SÃO PAULO, SP (FOLHAPRESS) – Os australianos rejeitaram neste sábado (14), em referendo, uma emenda à Constituição que propunha reconhecer os aborígenes como os primeiros habitantes do território e criar um órgão consultivo para lidar com temas relacionados a esses povos no Parlamento.
Na Austrália, para ser aprovado, um referendo precisa ter maioria dos votos em quatro dos seis estados do país e, concomitantemente, maioria de votos em nível nacional. Ao depositar o voto, os australianos tinham que escrever “sim” ou “não” em uma cédula que questionava se concordavam com a proposta de reconhecimento dos aborígenes.
Os apoiadores da proposta acreditavam ela inauguraria uma nova era para seus povos autóctones, que compreendem centenas de grupos diferentes, cada qual com suas próprias histórias, tradições e idiomas. Eles representam 3,8% da população de 26 milhões do país oceânico e estão na região há 60 mil anos, aproximadamente, mas não são nem sequer mencionados na Carta Magna, de 1901.
Também formam o grupo mais desfavorecido do país segundo indicadores socioeconômicos, registrando altas taxas desproporcionalmente altas de suicídio, violência doméstica e encarceramento e expectativa de vida cerca de oito anos menor do que a dos australianos não aborígenes.
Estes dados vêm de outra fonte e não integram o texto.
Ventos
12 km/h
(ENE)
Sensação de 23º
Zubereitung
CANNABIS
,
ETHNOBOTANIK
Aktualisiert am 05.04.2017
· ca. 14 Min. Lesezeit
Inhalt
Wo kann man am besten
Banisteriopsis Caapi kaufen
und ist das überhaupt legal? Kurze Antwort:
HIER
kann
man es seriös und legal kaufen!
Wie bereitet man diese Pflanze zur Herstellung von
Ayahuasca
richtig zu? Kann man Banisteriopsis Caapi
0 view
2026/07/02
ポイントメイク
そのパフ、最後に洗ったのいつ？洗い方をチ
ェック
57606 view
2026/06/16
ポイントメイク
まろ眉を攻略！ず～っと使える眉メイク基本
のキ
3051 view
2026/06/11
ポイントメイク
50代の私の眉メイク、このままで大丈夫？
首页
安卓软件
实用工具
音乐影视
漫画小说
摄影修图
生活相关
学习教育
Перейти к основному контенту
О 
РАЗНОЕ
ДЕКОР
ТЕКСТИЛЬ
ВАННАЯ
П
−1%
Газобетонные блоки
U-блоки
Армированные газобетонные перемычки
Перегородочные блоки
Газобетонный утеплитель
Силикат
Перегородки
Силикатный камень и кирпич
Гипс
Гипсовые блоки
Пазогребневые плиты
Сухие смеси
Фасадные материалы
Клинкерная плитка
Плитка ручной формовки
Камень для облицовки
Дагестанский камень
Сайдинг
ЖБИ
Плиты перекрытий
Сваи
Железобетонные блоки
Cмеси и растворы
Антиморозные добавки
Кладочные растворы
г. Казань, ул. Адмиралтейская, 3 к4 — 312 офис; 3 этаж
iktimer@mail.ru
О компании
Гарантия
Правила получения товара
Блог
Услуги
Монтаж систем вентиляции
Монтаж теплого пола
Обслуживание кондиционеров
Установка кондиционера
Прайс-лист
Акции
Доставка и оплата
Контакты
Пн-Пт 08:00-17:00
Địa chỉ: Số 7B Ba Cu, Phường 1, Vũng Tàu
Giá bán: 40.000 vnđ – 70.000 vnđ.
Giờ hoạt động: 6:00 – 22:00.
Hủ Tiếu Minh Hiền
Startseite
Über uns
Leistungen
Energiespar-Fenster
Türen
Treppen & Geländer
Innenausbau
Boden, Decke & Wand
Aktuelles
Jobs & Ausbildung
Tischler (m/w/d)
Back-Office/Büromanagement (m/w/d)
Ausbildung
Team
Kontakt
O órgão consultivo aborígene, batizado de “Voz no Parlamento”, foi proposto na Declaração Uluru do Coração, um documento de 2017 elaborado por cerca de 250 líderes aborígenes que estabeleceu um roteiro para a reconciliação dos povos com o resto da população australiana. Na época, a administração, conservadora, rejeitou o pedido.
Ao ser eleito, em 2022, o primeiro-ministro Anthony Albanese retomou o assunto, propondo a realização de uma consulta pública sobre ele. A derrota da proposta neste sábado representa um revés para o seu governo e, para alguns acadêmicos e defensores de direitos humanos, um atraso de anos nos esforços de reconciliação dos aborígenes com o restante da população.
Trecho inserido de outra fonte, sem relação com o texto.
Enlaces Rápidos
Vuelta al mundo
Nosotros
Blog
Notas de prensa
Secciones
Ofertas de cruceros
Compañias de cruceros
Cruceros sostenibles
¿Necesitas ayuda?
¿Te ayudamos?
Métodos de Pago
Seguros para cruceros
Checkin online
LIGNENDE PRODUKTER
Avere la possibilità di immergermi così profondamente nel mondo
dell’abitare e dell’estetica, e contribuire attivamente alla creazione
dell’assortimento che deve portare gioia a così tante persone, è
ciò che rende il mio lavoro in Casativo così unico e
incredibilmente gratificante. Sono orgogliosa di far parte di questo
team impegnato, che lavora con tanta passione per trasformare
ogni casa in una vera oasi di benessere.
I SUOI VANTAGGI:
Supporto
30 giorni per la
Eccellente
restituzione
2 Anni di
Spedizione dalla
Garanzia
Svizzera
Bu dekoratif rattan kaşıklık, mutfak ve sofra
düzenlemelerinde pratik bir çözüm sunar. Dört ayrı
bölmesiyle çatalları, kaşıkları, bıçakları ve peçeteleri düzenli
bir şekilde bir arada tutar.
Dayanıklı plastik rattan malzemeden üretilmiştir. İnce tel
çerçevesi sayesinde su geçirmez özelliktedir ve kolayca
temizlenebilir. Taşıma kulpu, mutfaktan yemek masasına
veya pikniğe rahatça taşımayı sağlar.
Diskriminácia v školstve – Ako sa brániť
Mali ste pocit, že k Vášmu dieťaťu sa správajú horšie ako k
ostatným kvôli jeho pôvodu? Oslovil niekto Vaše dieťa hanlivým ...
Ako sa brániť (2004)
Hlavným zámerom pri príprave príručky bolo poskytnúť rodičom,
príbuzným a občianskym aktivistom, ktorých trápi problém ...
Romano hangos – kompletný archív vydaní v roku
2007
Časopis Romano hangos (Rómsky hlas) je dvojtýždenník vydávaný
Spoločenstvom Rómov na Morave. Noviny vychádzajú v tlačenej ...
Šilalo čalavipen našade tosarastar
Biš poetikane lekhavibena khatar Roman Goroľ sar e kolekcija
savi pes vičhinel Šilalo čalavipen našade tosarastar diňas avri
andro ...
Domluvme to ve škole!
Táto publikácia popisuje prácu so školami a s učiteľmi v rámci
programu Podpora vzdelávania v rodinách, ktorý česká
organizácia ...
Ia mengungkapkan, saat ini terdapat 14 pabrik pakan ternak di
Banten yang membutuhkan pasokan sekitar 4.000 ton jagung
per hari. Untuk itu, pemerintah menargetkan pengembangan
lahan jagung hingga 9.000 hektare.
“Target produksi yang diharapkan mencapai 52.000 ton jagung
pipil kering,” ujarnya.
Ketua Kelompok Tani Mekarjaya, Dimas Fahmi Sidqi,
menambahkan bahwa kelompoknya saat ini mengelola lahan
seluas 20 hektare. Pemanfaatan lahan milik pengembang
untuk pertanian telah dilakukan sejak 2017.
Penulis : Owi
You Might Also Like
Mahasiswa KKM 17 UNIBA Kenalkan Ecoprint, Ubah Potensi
Após a divulgação dos resultados, o premiê pediu que os australianos fossem bondosos uns com os outros. “Assim como a Declaração de Uluru do Coração foi um convite feito com humildade, polidez e otimismo em relação ao futuro, nesta noite, devemos receber esse resultado com a mesma humildade e polidez. E amanhã devemos buscar um novo caminho com o mesmo otimismo”, disse ele em um encontro com a imprensa em Canberra, a capital.
A ministra para assuntos relacionados a aborígenes, Linda Burney, aparentava estar segurando as lágrimas ao discursar ao lado de Albanese. Ela admitiu que os últimos meses foram difíceis para essas comunidades e para os povos do Estreito de Torres. “Mas tenha orgulho de quem você é, de sua identidade. Dos 65 mil anos de história e cultura que você carrega, e de seu lugar legítimo neste país. Continuaremos, avançaremos, e prosperaremos”, disse.
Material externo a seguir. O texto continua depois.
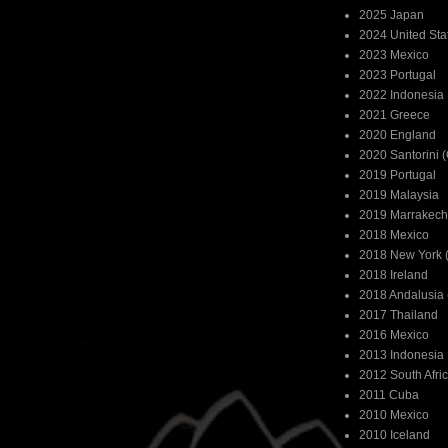
2025 Japan
2024 United Sta
2023 Mexico
2023 Portugal
2022 Indonesia
2021 Greece
2020 England
2020 Santorini 
2019 Portugal
2019 Malaysia
2019 Marrakech
2018 Mexico
2018 New York (
2018 Ireland
2018 Andalusia 
2017 Thailand
2016 Mexico
2013 Indonesia
2012 South Afri
2011 Cuba
2010 Mexico
2010 Iceland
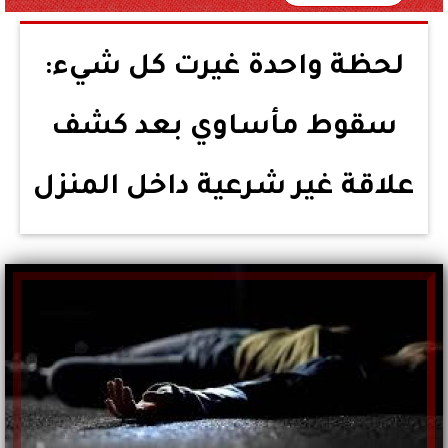
لحظة واحدة غيرت كل شيء:
سقوط مأساوي بعد كشف
علاقة غير شرعية داخل المنزل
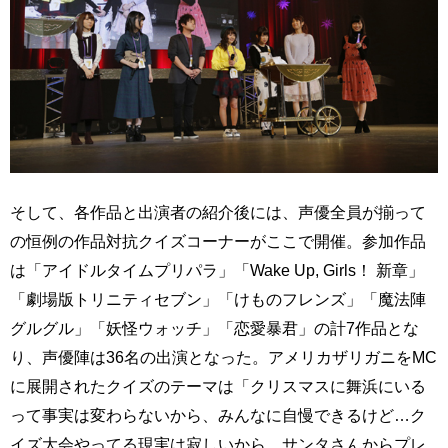
そして、各作品と出演者の紹介後には、声優全員が揃って
の恒例の作品対抗クイズコーナーがここで開催。参加作品
は「アイドルタイムプリパラ」「Wake Up, Girls！ 新章」
「劇場版トリニティセブン」「けものフレンズ」「魔法陣
グルグル」「妖怪ウォッチ」「恋愛暴君」の計7作品とな
り、声優陣は36名の出演となった。アメリカザリガニをMC
に展開されたクイズのテーマは「クリスマスに舞浜にいる
って事実は変わらないから、みんなに自慢できるけど…ク
イズ大会やってる現実は寂しいから、サンタさんからプレ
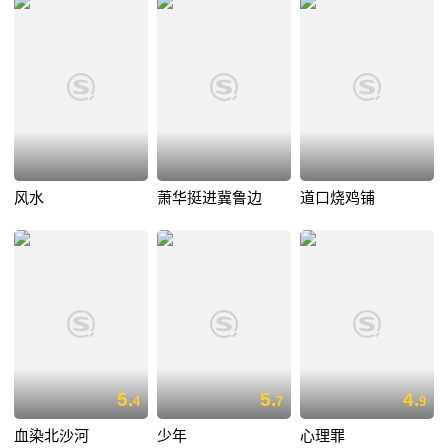
风水
萧华挺进冀鲁边
道口烧鸡铺
5.
5.
4.
4
7
9
血染北沙河
少年
心理罪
Este é o primeiro referendo a ser realizada na Austrália em quase 25 anos -em 1999, houve uma votação para decidir se o país deveria se tornar uma república, rejeitado. A maioria dos referendos realizados na nação oceânica tiveram o “não” como resultado, aliás: desde a sua fundação, em 1901, só oito plebiscitos passaram, enquanto 36 foram recusados.
Em 1967 -mais de 60 anos depois da fundação do país, portanto- uma consulta popular para definir se os aborígenes deveriam ser considerados parte da população australiana se tornou um sucesso ao ganhar apoio político bipartidário. Não foi o caso do referendo deste ano, em que líderes dos principais partidos conservadores fizeram campanha pelo “não”.
Também depois da divulgação dos resultados, o líder da oposição, Peter Dutton, pediu que o governo mude o foco de sua gestão para questões de custo de vida, como os preços da eletricidade. Ele ainda sugeriu novamente a criação de uma comissão para apurar crimes sexuais contra crianças nas comunidades e que os programas voltados para os aborígenes passassem por uma auditoria.
“Este é o referendo que a Austrália não precisava ter. A proposta e o processo deveriam ter sido projetados para unir os australianos, não nos dividir. O que vimos esta noite é que literalmente milhões de australianos rejeitaram o referendo do primeiro-ministro”, disse Dutton.
A população de aborígenes da Austrália despencou a partir do início da colonização britânica, em 1788. Eles foram expulsos de suas terras, expostos a doenças e forçados a trabalhar em situações semelhantes à escravidão. Muitos ainda foram assassinados pelos colonizadores.
Além disso, uma a cada três crianças aborígenes foi tirada à força de suas famílias entre as décadas de 1910 e 1970 e levada para adoção por australianos não aborígenes, em uma tentativa de inseri-las na sociedade. Em 2008, o governo pediu desculpas pela chamada “Geração Roubada”.